» **Your objective**: I'd like every entry transcribed word for word, with no pictures.

» **Records for the task**:
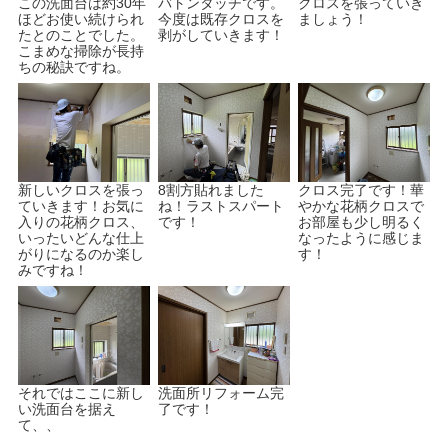
この洗面台は約30年
バトンタッチです。
クロスを張っていき
ほどお使い続けられ
今度は既存クロスを
ましょう！
たとのことでした。
剥がしていきます！
こまめな掃除が長持
ちの秘訣ですね。
新しいクロスを張っ
8割方貼れました
クロス完了です！華
ていきます！お気に
ね！ラストスパート
やかな花柄クロスで
入りの花柄クロス、
です！
お部屋も少し明るく
いったいどんな仕上
なったように感じま
がりになるのか楽し
す！
みですね！
それではここに新し
洗面所リフォーム完
い洗面台を据え
了です！
て、、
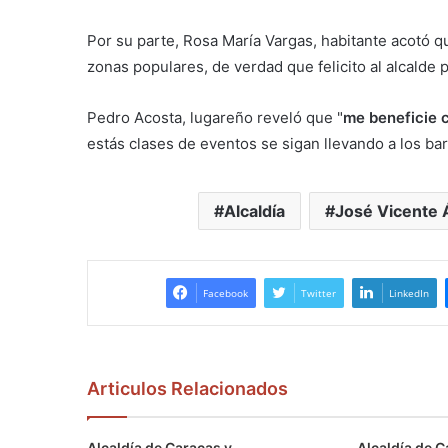
Por su parte, Rosa María Vargas, habitante acotó q
zonas populares, de verdad que felicito al alcalde p
Pedro Acosta, lugareño reveló que "
me beneficie c
estás clases de eventos se sigan llevando a los bar
Alcaldía
José Vicente 
Facebook
Twitter
LinkedIn
Articulos Relacionados
Alcaldía de Caracas y
Alcaldía de C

» **Response**:
この洗面台は約30年
バトンタッチです。
クロスを張っていき
ほどお使い続けられ
今度は既存クロスを
ましょう！
たとのことでした。
剥がしていきます！
こまめな掃除が長持
ちの秘訣ですね。
新しいクロスを張っ
8割方貼れました
クロス完了です！華
ていきます！お気に
ね！ラストスパート
やかな花柄クロスで
入りの花柄クロス、
です！
お部屋も少し明るく
いったいどんな仕上
なったように感じま
がりになるのか楽し
す！
みですね！
それではここに新し
洗面所リフォーム完
い洗面台を据え
了です！
て、、
Por su parte, Rosa María Vargas, habitante acotó q
zonas populares, de verdad que felicito al alcalde p
Pedro Acosta, lugareño reveló que "
me beneficie c
estás clases de eventos se sigan llevando a los bar
Alcaldía
José Vicente 
Facebook
Twitter
LinkedIn
Articulos Relacionados
Alcaldía de Caracas y
Alcaldía de C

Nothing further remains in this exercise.